My point is this – we all play favorites, but it helps to check yourself every now and then. Showing favoritism is generally considered impolite,; and I know we don’t care for etiquette in the 21st century, but this is a formality that perhaps needs to be reinstated. Did you notice in the paragraph above that I was open to what types I’m not partial to, but I didn’t mention what types I am partial to? No way I’m telling that. But at least you know what raises my defenses, so there’s my attempt at leveling the playing field. Now you know a trigger to avoid with me.

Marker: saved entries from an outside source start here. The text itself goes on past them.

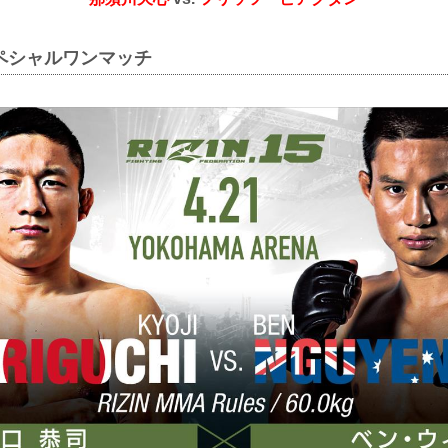
ペシャルワンマッチ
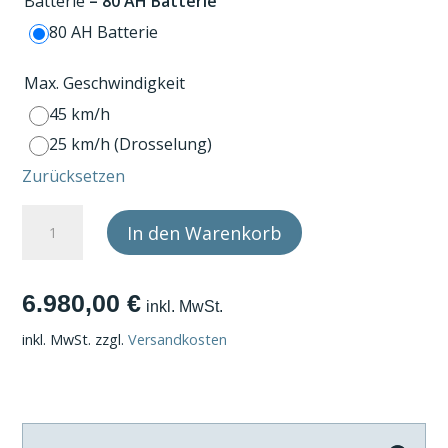
Batterie
– 80 AH Batterie
80 AH Batterie
Max. Geschwindigkeit
45 km/h
25 km/h (Drosselung)
Zurücksetzen
Kabinenroller
In den Warenkorb
Cabin
Premium
A
6.980,00
€
Trike
l
inkl. MwSt.
Doppelsitzer
t
inkl. MwSt.
zzgl.
Versandkosten
Menge
e
r
n
a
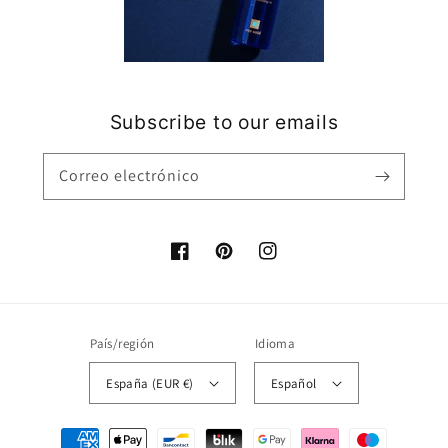
Subscribe to our emails
Correo electrónico
Facebook
Pinterest
Instagram
País/región
Idioma
España (EUR €)
Español
Formas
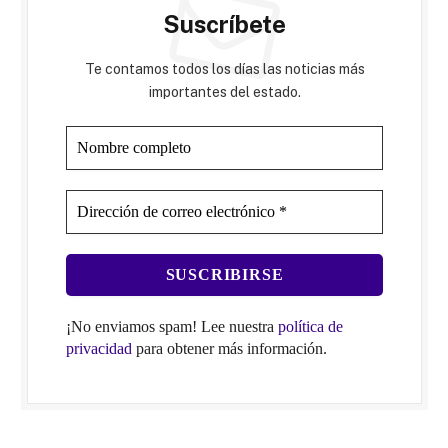
Suscríbete
Te contamos todos los días las noticias más
importantes del estado.
¡No enviamos spam! Lee nuestra
política de
privacidad
para obtener más información.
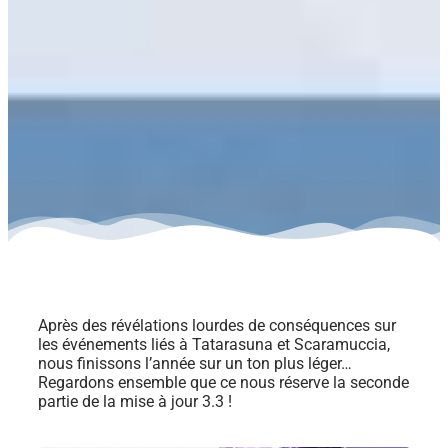
Après des révélations lourdes de conséquences sur
les événements liés à Tatarasuna et Scaramuccia,
nous finissons l’année sur un ton plus léger…
Regardons ensemble que ce nous réserve la seconde
partie de la mise à jour 3.3 !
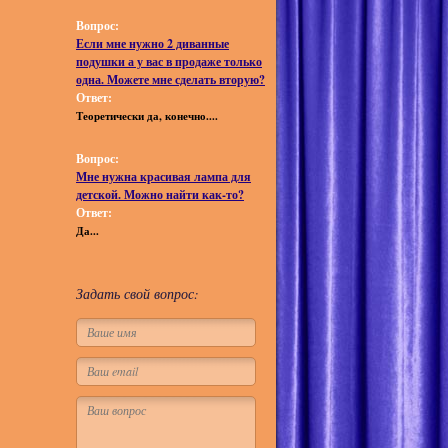
Вопрос:
Если мне нужно 2 диванные
подушки а у вас в продаже только
одна. Можете мне сделать вторую?
Ответ:
Теоретически да, конечно....
Вопрос:
Мне нужна красивая лампа для
детской. Можно найти как-то?
Ответ:
Да...
Задать свой вопрос:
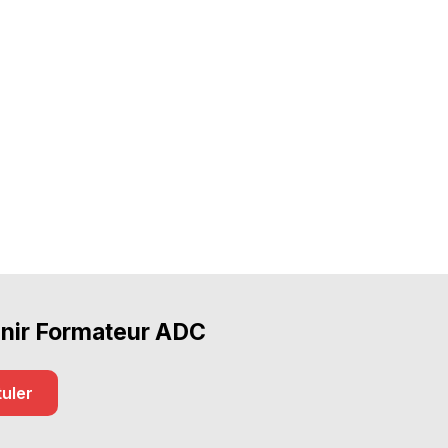
nir Formateur ADC
uler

That being said, it might behoove you to quietly put your favorites in your inner circle and exercise discretion in your dealings. Don’t let it show. Throw the non-favorites something every now and then. And for goodness sake, if you do a public acknowledgement and get wind that somebody feels slighted, please take Dale Carnige’s advice to humbly apologize and rectify the situation. Digging in your heels and fighting to justify yourself won’t win friends or influence people. Just say “sorry, I am grateful for you and will be glad to acknowledge it with an apology for leaving you out,” do it, and let it go. That’s character and will close out the situation much faster that “well I did it because they did la de dah de dah and where were you then?”
And as for the rest of us, give us a bar-b-que luncheon. Yea, that’ll shut us up. For a minute.
That’s all today. You may now resume the formalities of pretending like we modern folks don’t do this crap.